Friday, April 19, 2024

Giant Rocking Chair Visits Meaford

By Stephen Vance, Staff

big rocking chair 2014

Those who were travelling along William Street in Meaford on Wednesday, May 28, may have wondered why there was a giant rocking chair in front of the Meaford Long-Term Care Centre.

The oversized rocking chair is touring Ontario this summer as part of an Ontario Health Coalition’s initiative aimed at raising awareness about access to and standards of care at long-term care centres across the province.

Peter Boyle, a volunteer with the Ontario Health Coalition told The Independent that long waiting lists for access to long-term care facilities are frustrating for the elderly and their families.

Ontario-wide there’s almost 22,000 on a wait list to get in to a facility,” explained Boyle.

In addition to those waiting for access to a long-term care facility, Boyle says that another 35,000 patients currently in facilities await transfers to a more appropriate care centre for their particular needs, or to one closer to home and family.

Another focus of the initiative is to raise awareness about patient rights.

There are people in long-term care homes who have to leave for medical treatment, and then have to go back on a waiting list to get back in. They might not get in to the same home, they might have to go to a community that is far away from home, or their families have to provide personal care at home,” said Boyle.

Boyle said that setting a minimum care staffing standard of four hours of hands-on care per day per patient, along with improving access to long-term care facilities would go a long way toward easing pressures on Ontario families seeking care for their elderly relatives.
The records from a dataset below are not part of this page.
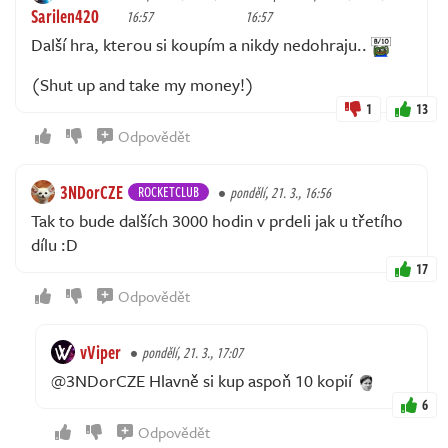
Sarilen420
16:57
16:57
Další hra, kterou si koupím a nikdy nedohraju..
(Shut up and take my money!)
1
13
Odpovědět
3NDorCZE
ROCKETCLUB
pondělí, 21. 3., 16:56
Tak to bude dalších 3000 hodin v prdeli jak u třetího
dílu :D
17
Odpovědět
vViper
pondělí, 21. 3., 17:07
@3NDorCZE Hlavně si kup aspoň 10 kopií
6
Odpovědět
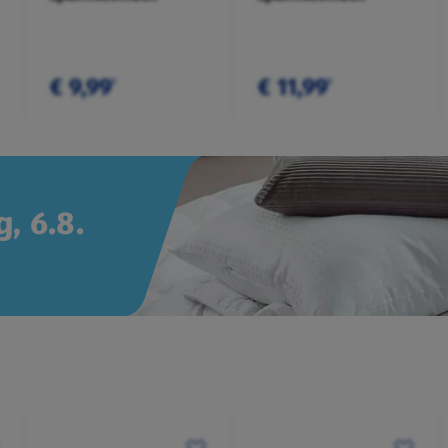
€ 9,99
€ 11,99
¹
¹
, 6.8.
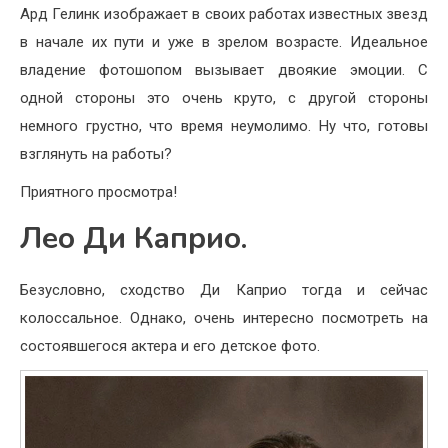
Ард Гелинк изображает в своих работах известных звезд
в начале их пути и уже в зрелом возрасте. Идеальное
владение фотошопом вызывает двоякие эмоции. С
одной стороны это очень круто, с другой стороны
немного грустно, что время неумолимо. Ну что, готовы
взглянуть на работы?
Приятного просмотра!
Лео Ди Каприо.
Безусловно, сходство Ди Каприо тогда и сейчас
колоссальное. Однако, очень интересно посмотреть на
состоявшегося актера и его детское фото.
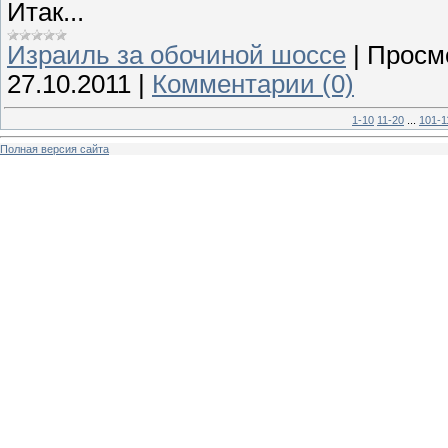
Итак...
Израиль за обочиной шоссе
|
Просм
27.10.2011
|
Комментарии (0)
1-10
11-20
...
101-1
Полная версия сайта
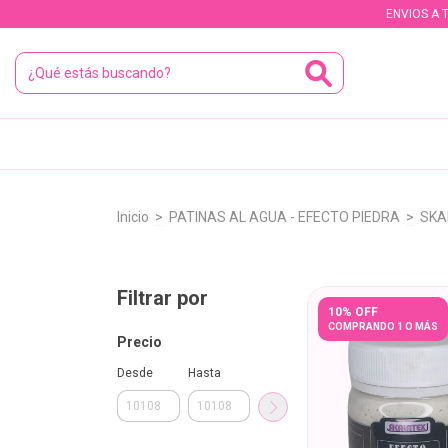
ENVIOS A 
Inicio
>
PATINAS AL AGUA - EFECTO PIEDRA
>
SKA
Filtrar por
10% OFF
COMPRANDO 1 O MÁS
Precio
Desde
Hasta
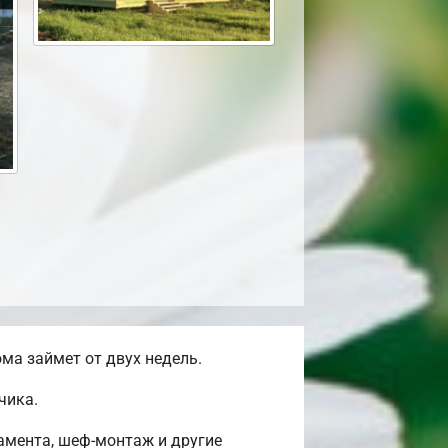
ма займет от двух недель.
чика.
амента, шеф-монтаж и другие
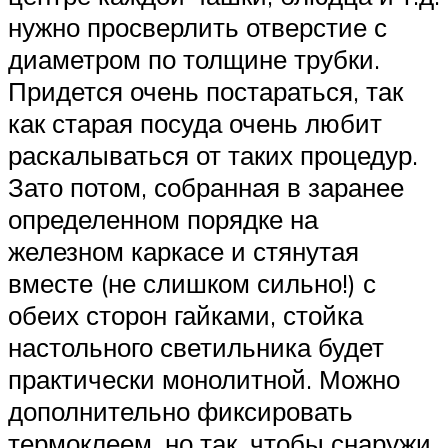
нужно просверлить отверстие с
диаметром по толщине трубки.
Придется очень постараться, так
как старая посуда очень любит
раскалываться от таких процедур.
Зато потом, собранная в заранее
определенном порядке на
железном каркасе и стянутая
вместе (не слишком сильно!) с
обеих сторон гайками, стойка
настольного светильника будет
практически монолитной. Можно
дополнительно фиксировать
термоклеем, но так, чтобы снаружи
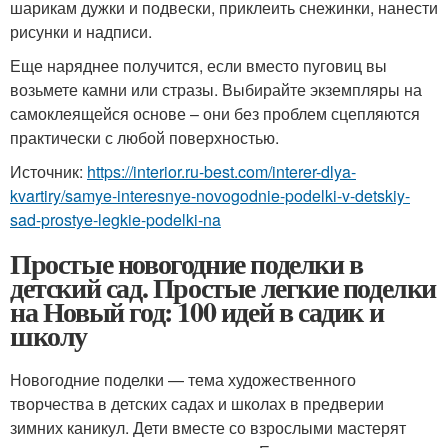
шарикам дужки и подвески, приклеить снежинки, нанести
рисунки и надписи.
Еще наряднее получится, если вместо пуговиц вы
возьмете камни или стразы. Выбирайте экземпляры на
самоклеящейся основе – они без проблем сцепляются
практически с любой поверхностью.
Источник:
https://interior.ru-best.com/interer-dlya-
kvartiry/samye-interesnye-novogodnie-podelki-v-detskiy-
sad-prostye-legkie-podelki-na
Простые новогодние поделки в
детский сад. Простые легкие поделки
на Новый год: 100 идей в садик и
школу
Новогодние поделки — тема художественного
творчества в детских садах и школах в предверии
зимних каникул. Дети вместе со взрослыми мастерят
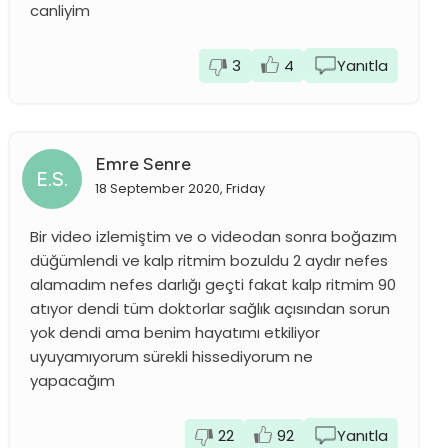
canliyim
3
4
Yanıtla
Emre Senre
E.S.
18 September 2020, Friday
Bir video izlemiştim ve o videodan sonra boğazım
düğümlendi ve kalp ritmim bozuldu 2 aydır nefes
alamadım nefes darlığı geçti fakat kalp ritmim 90
atıyor dendi tüm doktorlar sağlık açısından sorun
yok dendi ama benim hayatımı etkiliyor
uyuyamıyorum sürekli hissediyorum ne
yapacağım
22
92
Yanıtla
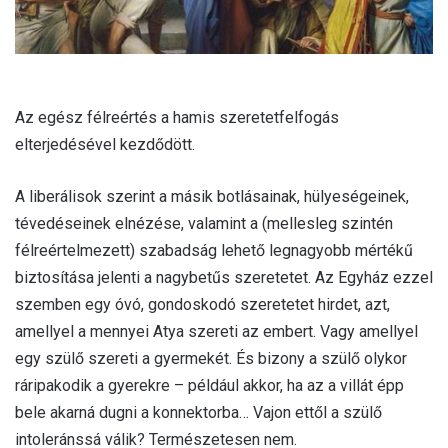
Az egész félreértés a hamis szeretetfelfogás
elterjedésével kezdődött.
A liberálisok szerint a másik botlásainak, hülyeségeinek,
tévedéseinek elnézése, valamint a (mellesleg szintén
félreértelmezett) szabadság lehető legnagyobb mértékű
biztosítása jelenti a nagybetűs szeretetet. Az Egyház ezzel
szemben egy óvó, gondoskodó szeretetet hirdet, azt,
amellyel a mennyei Atya szereti az embert. Vagy amellyel
egy szülő szereti a gyermekét. És bizony a szülő olykor
ráripakodik a gyerekre – például akkor, ha az a villát épp
bele akarná dugni a konnektorba… Vajon ettől a szülő
intoleránssá válik? Természetesen nem.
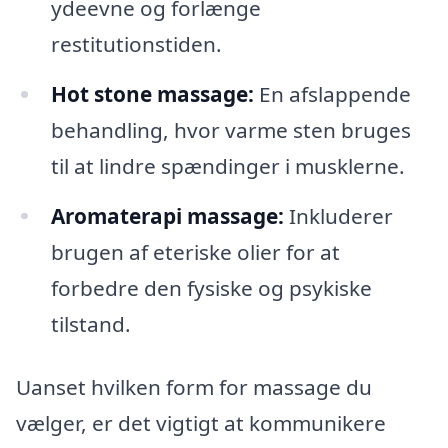
ydeevne og forlænge
restitutionstiden.
Hot stone massage:
En afslappende
behandling, hvor varme sten bruges
til at lindre spændinger i musklerne.
Aromaterapi massage:
Inkluderer
brugen af eteriske olier for at
forbedre den fysiske og psykiske
tilstand.
Uanset hvilken form for massage du
vælger, er det vigtigt at kommunikere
Grey-Bruce-Owen Sound provincial NDP candidate Karen Gventer paid a visit to the giant rocking chair while it was in Meaford to sign one of the cards passersby were being asked to sign in support of the initiative which will be forwarded to the provincial government.

It’s important that we invest more into our healthcare. What’s been going on over the last 20 years of giving corporate tax cuts while cutting our front-line services really is not helping. We need minimum standards of care in every area of healthcare, including long-term care,” said Gventer.